In dieser Woche hat das EU-Parlament in Straßburg der umstrittenen Urheberrechtsreform ohne Änderungen zugestimmt. Sollten die EU-Staaten im April erneut zustimmen (was als Formsache gilt), so wird die Reform in den nächsten zwei Jahren innerhalb der EU in nationales Recht umgesetzt.
Der Streit um die Reform brachte manch bizarre Blüte hervor. Etwa wenn Herr Caspary von der CDU sich selbst zitiert und zunehmend emotional interpretiert – und dabei das Mikrofon abgedreht wird (auch eine Form von Uploadfilter, wie Twitter-Nutzer süffisant anmerken). Oder wenn sich bei der korrigierten Abstimmung herausstellt, dass 10 Parlamentarier sich korrigieren mussten, weil sie im Eifer des Gefechts den falschen Knopf gedrückt hatten – wohlgemerkt bei einer Stimmendifferenz von 5 Stimmen gegen Änderungen am Reformvorschlag.
Aber es sind tiefergehende Aspekte, die ich im Kontext der Diskussion um die Urheberrechtsreform für wichtig erachte. Gesellschaftspolitische Diskussionen gehen zunehmend auf IT-Themen – auf digitale Themen – zurück: Big Data und Überwachung, die Verantwortung sozialer Netzwerke als Plattform, moderne Künstliche Intelligenz und ihre ethischen Implikationen, der Einfluss mobiler Geräte und ständiger Erreichbarkeit auf Kommunikation und Diskurs in Beruf und Gesellschaft (Digital Wellbeing) etc. Die IT-Community und ihre Themen sind mitten in der Gesellschaft angekommen und dürfen und können sich nicht mehr aus der politischen Dimension ihres Handelns heraushalten.

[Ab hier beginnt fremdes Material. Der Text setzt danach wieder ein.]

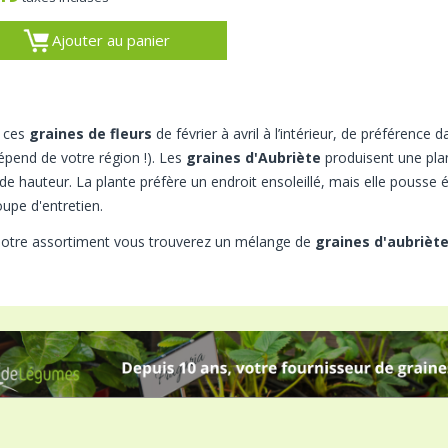
Ajouter au panier
 ces
graines de fleurs
de février à avril à l’intérieur, de préférence d
dépend de votre région !). Les
graines d'Aubriète
produisent une pla
de hauteur. La plante préfère un endroit ensoleillé, mais elle pouss
upe d'entretien.
otre assortiment vous trouverez un mélange de
graines d'aubrièt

Leider ist in der Debatte um die Reform auch zu beobachten, dass IT-technisches Grundverständnis gerade im Hinblick auf Upload-Filter wenig verbreitet ist und Expertenmeinungen gerne ignoriert werden. Sascha Lobo bezeichnet das in seiner Kolumne als präfaktische Politik und zitiert Julia Reda mit den Worten „Ich finde es erschreckend, wie wenig wissenschaftlicher Rat in der Politik interessiert“. So liest man in Experteninterviews dann von „unpräzisen Gummi-Bestimmungen“, von „vielen offenen Fragen“ und generell von Enttäuschung, ganz zu schweigen von den vielen warnenden Stimmen aus der globalen Internet-Community im vergangenen Jahr. Elisabeth Bauer setzt sich in ihrer Glosse dazu pointiert aus Programmierer:innen-Sicht mit den Anforderungen an Upload-Filter auseinander.
Daher bleibt nun die Situation, dass aus technischer Sicht „die rücksichtslos kapitalisierenden Großkonzerne“ derzeit den „branchenüblichen Standard“ für Uploadfilter in Form von „Content ID“ setzen und damit einen Wettbewerbsvorteil sowie unter Umständen ein weiteres lukratives Geschäftsfeld durch die Reform erhalten. So trällere ich „Die Gedanken sind frei“ (eine urdeutsche Tradition) und mache mich wieder daran, die Begeisterung und das Wissen über moderne IT weiterzugeben, in der Hoffnung, dass IT-Fragestellungen in naher Zukunft integrativ betrachtet werden und nicht nur notwendiges Anhängsel und Umsetzung sind.